For over 50 years, Scilla has been investigating and implementing the keys to successfully stopping armed violence for the past

Picture the Cotswolds, England: rolling hills, ancients woods, honey-coloured cottages. Here, in a converted stable in the tiny village of Sherborne, you’ll find Scilla Elworthy — peace-builder, conflict expert, and champion of the “mighty heart”. 

Her home, with its lush, cared-for walled garden, lends itself to quiet introspection. And quiet introspection, for Scilla, is key. 

Who am I? What are my needs? What matters to me? Only if we seek, and continuously revise, our answers to these fundamental questions, she thinks, are we in a position to exert positive influence on those around us — and be successful in our actions.

Scilla’s own life is filled with a wealth of both positive influence and successful actions.
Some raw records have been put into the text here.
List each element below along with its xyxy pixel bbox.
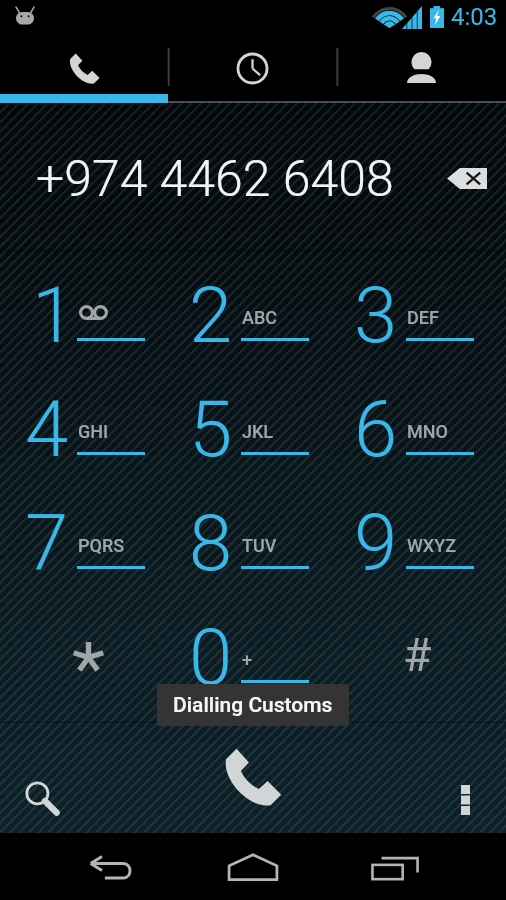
- button[interactable]: 5: [170, 371, 335, 485]
- staticText: ABC: [242, 307, 278, 328]
- staticText: 3: [354, 270, 398, 361]
- staticText: PQRS: [78, 535, 125, 556]
- button[interactable]: More options: [433, 769, 495, 831]
- button[interactable]: Home: [217, 838, 289, 896]
- button[interactable]: 0: [170, 599, 335, 713]
- staticText: 5: [189, 384, 233, 475]
- button[interactable]: Backspace: [439, 150, 495, 206]
- staticText: 0: [189, 612, 233, 703]
- staticText: GHI: [78, 421, 109, 442]
- button[interactable]: Call log: [168, 34, 337, 103]
- button[interactable]: #: [335, 599, 500, 713]
- staticText: WXYZ: [407, 535, 457, 556]
- staticText: 4: [25, 384, 69, 475]
- staticText: 4:03: [451, 3, 498, 31]
- button[interactable]: Back: [77, 838, 149, 896]
- staticText: TUV: [242, 535, 277, 556]
- button[interactable]: [6, 599, 170, 713]
- staticText: +974 4462 6408: [36, 150, 394, 209]
- staticText: 7: [25, 498, 69, 589]
- button[interactable]: Call: [208, 732, 298, 822]
- button[interactable]: Search: [11, 767, 73, 829]
- button[interactable]: 9: [335, 485, 500, 599]
- button[interactable]: Contacts: [337, 34, 506, 103]
- staticText: +: [242, 649, 253, 670]
- button[interactable]: 8: [170, 485, 335, 599]
- button[interactable]: 7: [6, 485, 170, 599]
- button[interactable]: 2: [170, 257, 335, 371]
- staticText: 1: [32, 270, 76, 361]
- staticText: 2: [189, 270, 233, 361]
- staticText: #: [403, 628, 432, 682]
- button[interactable]: 3: [335, 257, 500, 371]
- staticText: 9: [354, 498, 398, 589]
- button[interactable]: Recent apps: [359, 838, 431, 896]
- button[interactable]: Dialer: [0, 34, 168, 103]
- button[interactable]: 1: [6, 257, 170, 371]
- staticText: JKL: [242, 421, 274, 442]
- button[interactable]: 6: [335, 371, 500, 485]
- staticText: 6: [354, 384, 398, 475]
- staticText: MNO: [407, 421, 448, 442]
- button[interactable]: 4: [6, 371, 170, 485]
- staticText: Dialling Customs: [173, 693, 333, 718]
- staticText: 8: [189, 498, 233, 589]
- staticText: DEF: [407, 307, 439, 328]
She is three times nominated for the Nobel Peace Prize, recipient of the Niwano Peace Prize, the Luxembourg Peace Prize — the list of accolades goes on.

For over 50 years, this investigator, negotiator, activist and author (trademark look: long white hair, smart black blazer — fashion is a sideline) has placed her passion and energy into one question: How do we create lasting peace?
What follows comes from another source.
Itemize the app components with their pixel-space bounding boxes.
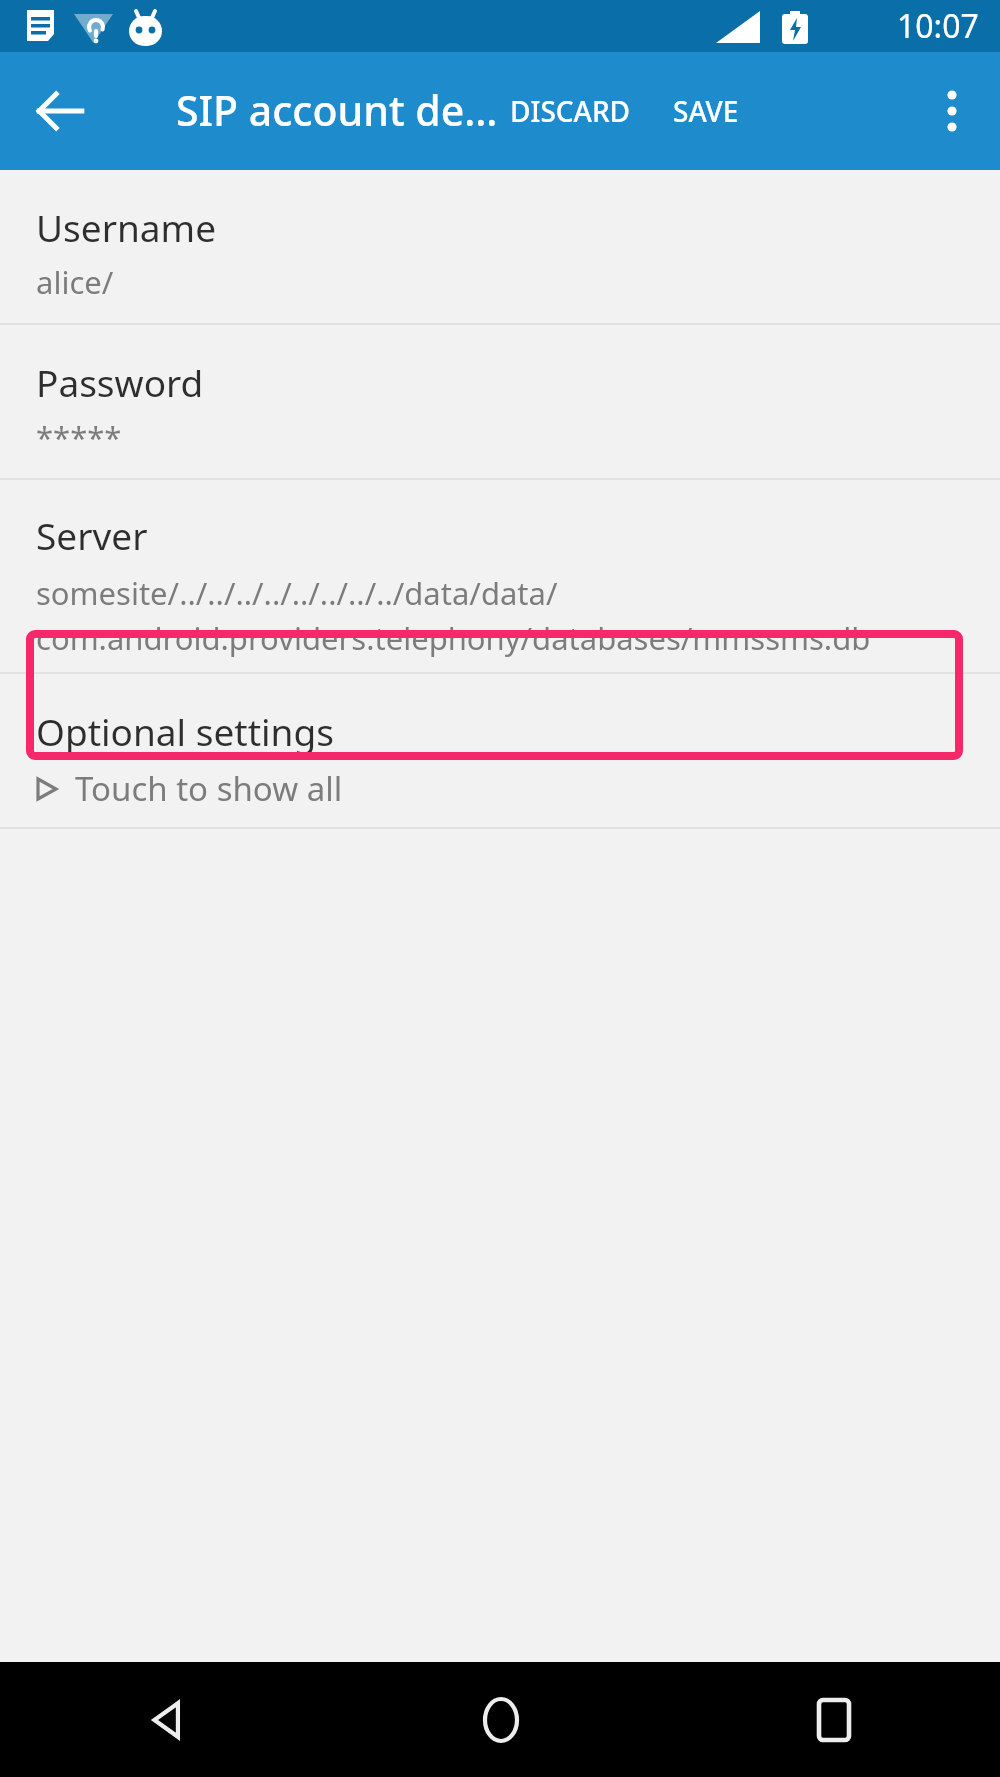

Her calling arrives early on, when, aged 13, she is sitting in front of her parents’ TV (she grows up in a military family in Scotland) and sees Soviet tanks invade Budapest to quell the 1956 Hungarian Revolution.

Scilla rushes upstairs and starts packing her suitcase. When her mother comes up and asks what is going on, she shouts: “I’m going to Budapest!” (She does not even know where Budapest is.)

“What for?”

“Something terrible is happening there, I have to go!” 

“Don’t be so silly.”

Scilla starts to cry, and her mother understands. “I’ll help you to get trained, if you just unpack your suitcase.” 

Scilla is dedicated to solving that one question:
How do we create lasting peace?

Three years later, Scilla is off to work in a holiday home for concentration camp survivors. Degrees in social and political science follow. On term breaks, she helps out at refugee camps in France and Algiers.

In 1982, Scilla makes her name by setting up the Oxford Research Group, and quietly brings together opposing sides of the nuclear weapons debate. It turns out to be milestone work.

She goes on to found Peace Direct, a non-profit supporting grassroots peace-builders in conflict zones, and advises Nelson Mandela, Desmond Tutu and Peter Gabriel in creating their coalition of former stateswomen and -men, The Elders.

Scilla offers practical, constructive solutions: her Business Plan for Peace consists of 25 viable methods to prevent war worldwide, over 10 years, for less than 2 billion dollars. But if she sees the bigger picture, she never loses sight of the local, the immediate, the personal. 

The place her own introspection has led her, most recently, couldn’t be more personal: “The keys to successful prevention of armed violence,” she writes in her latest book, “are respect, speed of reaction and developing the presence of a mighty heart.”

How to train such a heart? 

Based on five decades spent working with generals, politicians and CEOs, Scilla is convinced that empathy has to be the first step — with others, but also with yourself. Add the creation of a bridge between the heart and the mind, deep listening, and trust in your intuition and an exercise plan starts to emerge. The Mighty Heart is not an academic tome, but a slim, practical guide: a How-To that speaks to individuals as much as organisations.

It’s difficult to stay optimistic, right now, as a new war wields its brutal reality of death and destruction — and, with it, an overwhelming sense of helplessness and uncertainty — but if there is a place to find renewed hope, where could be more likely than in a million mighty hearts?